The researcher may further restrict the results to create a balanced dataset or a dataset with specified heterogeneity with respect to provenance and experiment parameters. The query provides transparent self-documentation of the origins of such a dataset; any other researcher wondering how the dataset was created can look at the WHERE clause in the SQL query to see what data was included and excluded.

To enable these benefits, we must first track the state of samples and instruments involved in a laboratory to capture the ground truth completely. In this article, we focus mainly on the state of samples and note that the architecture could capture the state of instruments or other research entities. A sample provenance can be tracked by considering three key entities: sample, process, and process_data, which are designed to provide intuitive ingestion of data from both traditional manual experiments and their automated or robotic analogues.

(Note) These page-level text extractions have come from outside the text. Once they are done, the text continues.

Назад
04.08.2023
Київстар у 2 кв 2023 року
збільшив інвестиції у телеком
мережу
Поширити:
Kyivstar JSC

Sample. A sample is a label that specifies a physically-identifiable representation of an entity that can undergo many processes (e.g. the liquid in that vial or the thin film on that substrate). Samples can be combined or split to form complex lineages, such as an anode and a cathode being joined in a battery or a vial of precursor used in multiple catalyst preparations. The only fundamental assumption placed on a sample is that it has a unique identifier so that its lineage and process history can be tracked.
Process. A process is an event that occurs to one or more samples. It is associated with an experiment in a laboratory, such as annealing in a sample furnace or performing spectroscopic characterization. Processes have input parameters and are identified by the machine (or human) that performed them at a specific time.
Process_data. Process data is data generated by a process that applies to one or more samples that underwent that process. Since the process but not the specific ProcData is central to sample provenance, management of ProcData can occur in a connected but distinct part of the framework. As many raw outputs from scientific processes are difficult to interpret without many additional steps of analysis, ProcData is connected to a section of the framework devoted to iterative steps of analysis where ProcData is transformed and combined to form higher-level figures of merit (FOM).

These three entities connected via a sample_process table form the framework's central structure. Fig. 1 shows these entities and their relationships. The three shaded boxes indicate the secondary tables that support the central tables by storing process details, sample details, and analyses. Each region is expanded upon below.

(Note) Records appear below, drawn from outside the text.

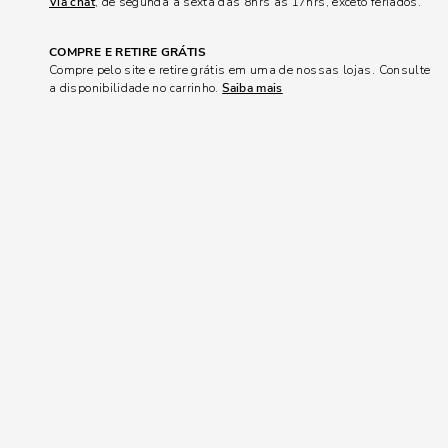
Via chat
, de segunda a sexta das 8hrs às 17hrs, exceto feriados.
COMPRE E RETIRE GRÁTIS
Compre pelo site e retire grátis em uma de nossas lojas. Consulte
a disponibilidade no carrinho.
Saiba mais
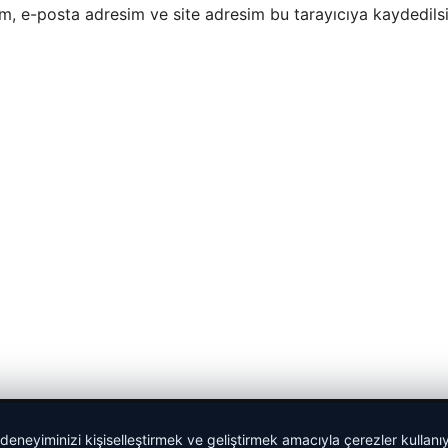
m, e-posta adresim ve site adresim bu tarayıcıya kaydedilsi
 deneyiminizi kişiselleştirmek ve geliştirmek amacıyla çerezler kullan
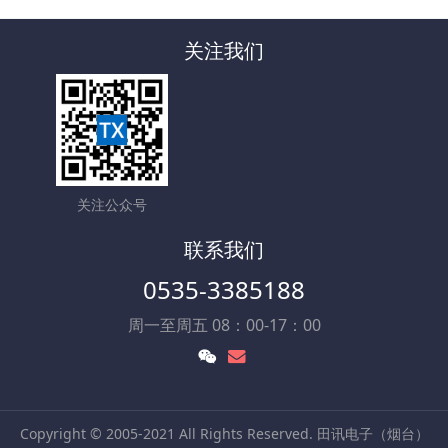
关注我们
关注公众号
联系我们
0535-3385188
周一至周五 08：00-17：00
Copyright © 2005-2021 All Rights Reserved. 田讯电子（烟台）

image file: d3dd00054k-f1.tif
Fig. 1 An overview of the framework showing the central location of the sample_process entity and its relationship to the three major areas of the framework.

Samples, collections, and lineage

The trinity of sample, process, and process-data enable us to have a generalized framework that captures the ground truth associated with any given sample in an experimental dataset. However, interpretation of experimental data requires us to capture the provenance of a sample completely. That is, throughout the sample's lifetime, it is important to track three key things:

• How was the sample created?

• What processes occurred to the sample?

• If the sample no longer exists, how was it consumed?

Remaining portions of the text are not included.